### RECORD EXCERPTS
== Segment start ==
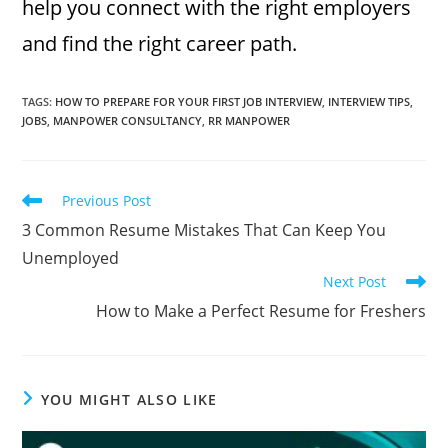
help you connect with the right employers
and find the right career path.
TAGS
:
HOW TO PREPARE FOR YOUR FIRST JOB INTERVIEW
,
INTERVIEW TIPS
,
JOBS
,
MANPOWER CONSULTANCY
,
RR MANPOWER
Read
Previous Post
more
3 Common Resume Mistakes That Can Keep You
articles
Unemployed
Next Post
How to Make a Perfect Resume for Freshers
YOU MIGHT ALSO LIKE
== Segment end ==
For this exercise, return every entry verbatim and omit all pictures.

### YOUR SOLUTION
help you connect with the right employers
and find the right career path.
TAGS
:
HOW TO PREPARE FOR YOUR FIRST JOB INTERVIEW
,
INTERVIEW TIPS
,
JOBS
,
MANPOWER CONSULTANCY
,
RR MANPOWER
Read
Previous Post
more
3 Common Resume Mistakes That Can Keep You
articles
Unemployed
Next Post
How to Make a Perfect Resume for Freshers
YOU MIGHT ALSO LIKE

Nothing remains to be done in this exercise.